The task: Your answer must be the full listing, reproduced exactly, minus any pictures.
-- Task input follows --
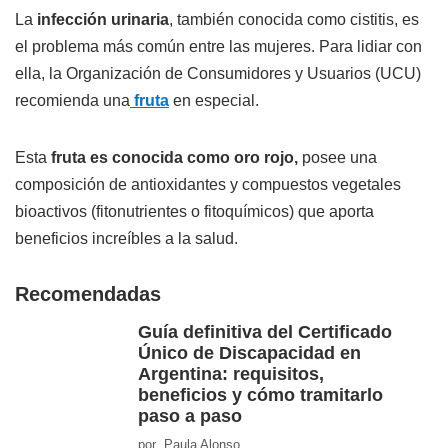
La
infección urinaria
, también conocida como cistitis, es
el problema más común entre las mujeres. Para lidiar con
ella, la Organización de Consumidores y Usuarios (UCU)
recomienda una
fruta
en especial.
Esta
fruta es conocida como oro rojo,
posee una
composición de antioxidantes y compuestos vegetales
bioactivos (fitonutrientes o fitoquímicos) que aporta
beneficios increíbles a la salud.
Recomendadas
Guía definitiva del Certificado
Único de Discapacidad en
Argentina: requisitos,
beneficios y cómo tramitarlo
paso a paso
por Paula Alonso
-- Task input concluded --
Task answer:
La
infección urinaria
, también conocida como cistitis, es
el problema más común entre las mujeres. Para lidiar con
ella, la Organización de Consumidores y Usuarios (UCU)
recomienda una
fruta
en especial.
Esta
fruta es conocida como oro rojo,
posee una
composición de antioxidantes y compuestos vegetales
bioactivos (fitonutrientes o fitoquímicos) que aporta
beneficios increíbles a la salud.
Recomendadas
Guía definitiva del Certificado
Único de Discapacidad en
Argentina: requisitos,
beneficios y cómo tramitarlo
paso a paso
por Paula Alonso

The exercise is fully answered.